64 bit priority encoder

[suchitra]

Hello I wish to implement a synthesisable code for 64 bit priority
encoder which should work on 500 Mhz. The normal if else statements
will infer a combinatoral which will fail in timing. Can any one
suggest an alternative method.
I tried to look for something called lookahead priority encoder but
didnot get any nice article on it.
looking fordward for your replies
Regards
Suchitra

 

[glen herrmannsfeldt]

John_H wrote:
(snip)

If you have 8 priority encoders 8-bits each, the outputs would be fed to
another 8-bit priority encoder where the enables are the OR of the 8 enables
that fed each stage. You get the rough equivalent of the lookahead carry
without some of the hassle.

Yes, just like other recursive algorithms.

But 500 MHz?

As above, but add pipeline registers between each one, but
500MHz is pretty fast. It might be that six levels of two bit
priority encoders and appropriate pipeline registers could do
it. How fast is your logic, and how wide are the gates?

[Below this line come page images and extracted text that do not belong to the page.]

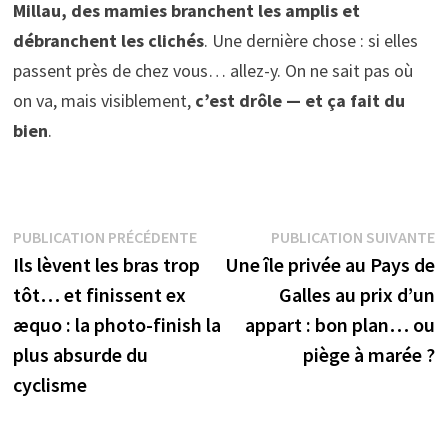
Millau, des mamies branchent les amplis et
débranchent les clichés
. Une dernière chose : si elles
passent près de chez vous… allez-y. On ne sait pas où
on va, mais visiblement,
c’est drôle — et ça fait du
bien
.
Navigation
Publication
P
PUBLICATION PRÉCÉDENTE
PUBLICATION SUIVANTE
précédente :
s
Ils lèvent les bras trop
Une île privée au Pays de
de
tôt… et finissent ex
Galles au prix d’un
l’article
æquo : la photo-finish la
appart : bon plan… ou
plus absurde du
piège à marée ?
cyclisme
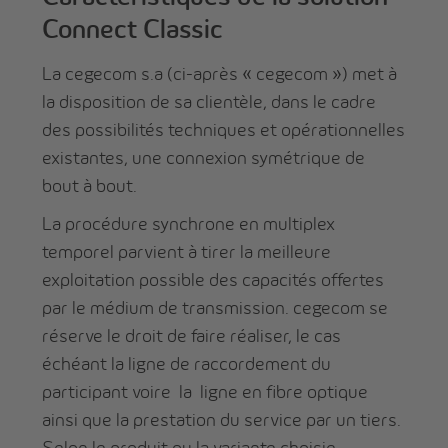
Connect Classic
La cegecom s.a (ci-après « cegecom ») met à
la disposition de sa clientèle, dans le cadre
des possibilités techniques et opérationnelles
existantes, une connexion symétrique de
bout à bout.
La procédure synchrone en multiplex
temporel parvient à tirer la meilleure
exploitation possible des capacités offertes
par le médium de transmission. cegecom se
réserve le droit de faire réaliser, le cas
échéant la ligne de raccordement du
participant voire la ligne en fibre optique
ainsi que la prestation du service par un tiers.
Selon le produit ou la variante choisie,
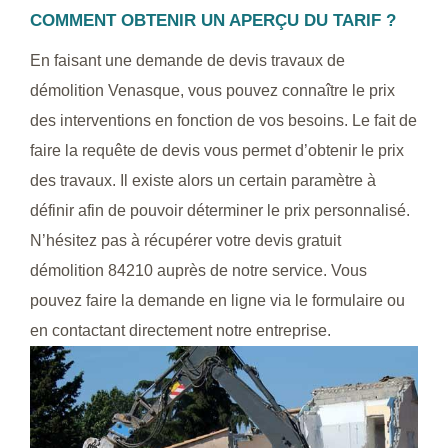
COMMENT OBTENIR UN APERÇU DU TARIF ?
En faisant une demande de devis travaux de
démolition Venasque, vous pouvez connaître le prix
des interventions en fonction de vos besoins. Le fait de
faire la requête de devis vous permet d’obtenir le prix
des travaux. Il existe alors un certain paramètre à
définir afin de pouvoir déterminer le prix personnalisé.
N’hésitez pas à récupérer votre devis gratuit
démolition 84210 auprès de notre service. Vous
pouvez faire la demande en ligne via le formulaire ou
en contactant directement notre entreprise.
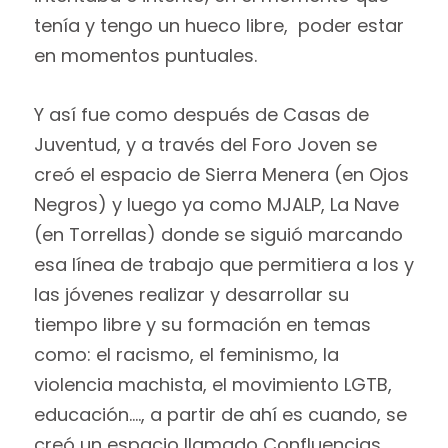
tenía y tengo un hueco libre, poder estar
en momentos puntuales.
Y así fue como después de Casas de
Juventud, y a través del Foro Joven se
creó el espacio de Sierra Menera (en Ojos
Negros) y luego ya como MJALP, La Nave
(en Torrellas) donde se siguió marcando
esa línea de trabajo que permitiera a los y
las jóvenes realizar y desarrollar su
tiempo libre y su formación en temas
como: el racismo, el feminismo, la
violencia machista, el movimiento LGTB,
educación…., a partir de ahí es cuando, se
creó un espacio llamado Confluencias,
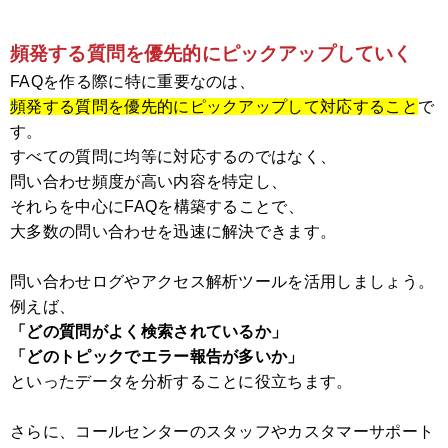
頻発する質問を優先的にピックアップしていく
FAQを作る際に特に重要なのは、
頻発する質問を優先的にピックアップして対応すること
で
す。
すべての質問に均等に対応するのではなく、
問い合わせ頻度が高い内容を特定し、
それらを中心にFAQを構築することで、
大多数の問い合わせを迅速に解決できます。
問い合わせログやアクセス解析ツールを活用しましょう。
例えば、
「どの質問がよく検索されているか」
「どのトピックでエラー報告が多いか」
といったデータを分析することに役立ちます。
さらに、コールセンターのスタッフやカスタマーサポート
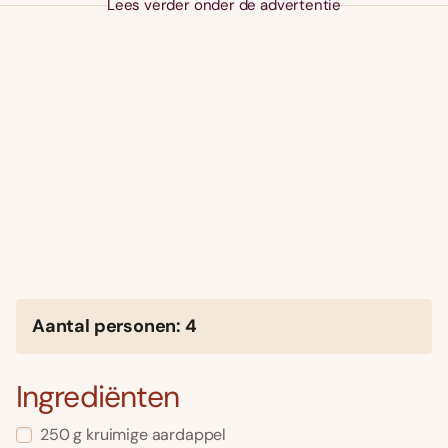
Lees verder onder de advertentie
Aantal personen: 4
Ingrediënten
250 g kruimige aardappel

You can't get faster than one level of logic between latches,
though if you are doing this in an ASIC consider the Earle latch.

-- glen

 

[John_H]

"suchitra" <ssbhide@rediffmail.com> wrote in message
news:110cc2fe.0502020843.35f9bba@posting.google.com...

Hello I wish to implement a synthesisable code for 64 bit priority
encoder which should work on 500 Mhz. The normal if else statements
will infer a combinatoral which will fail in timing. Can any one
suggest an alternative method.
I tried to look for something called lookahead priority encoder but
didnot get any nice article on it.
looking fordward for your replies
Regards
Suchitra

Consider fast carry chains. Can you get a 64-bit adder working in your
target architecture at 500 MHz? The same issues of pipelining apply: if
you can spare an extra clock cycle, it's a lot easier to get that adder - or
priority encoder - running at speed.

A priority encoder and an adder share many characteristics. If you can
understand how the carry chain in a Xilinx FPGA works, you can see how the
priority encoder drops easily into a carry chain structure. Rather than
passing a carry bit unchanged if the A+B value is 1 and generating the carry
if this 2-bit sum is 0 or 2, the lower priority level is passed unchanged if
the current priority enable is 0 and generated if the priority enable is 1
at that stage.

The carry-lookahead has a "propagate/generate" characteristic for each
block. If the block size is 4 bits, the propagate would be asserted for a
sum of 15. The generate would force a carry out if the sum were 16 or
higher or force no carry for 14 or lower. This allows the partial sums to
be computed before the carries are available from the lower stages.

The lookahead priority encoder would do the same thing. If any of the
priority enables are active in a block, that block generates a "carry out"
to the higher priority stages. If there are no active enables, the "carry
out" from the previous priority encoder stages is propagated to the next
stage.

If you have 8 priority encoders 8-bits each, the outputs would be fed to
another 8-bit priority encoder where the enables are the OR of the 8 enables
that fed each stage. You get the rough equivalent of the lookahead carry
without some of the hassle.

But 500 MHz?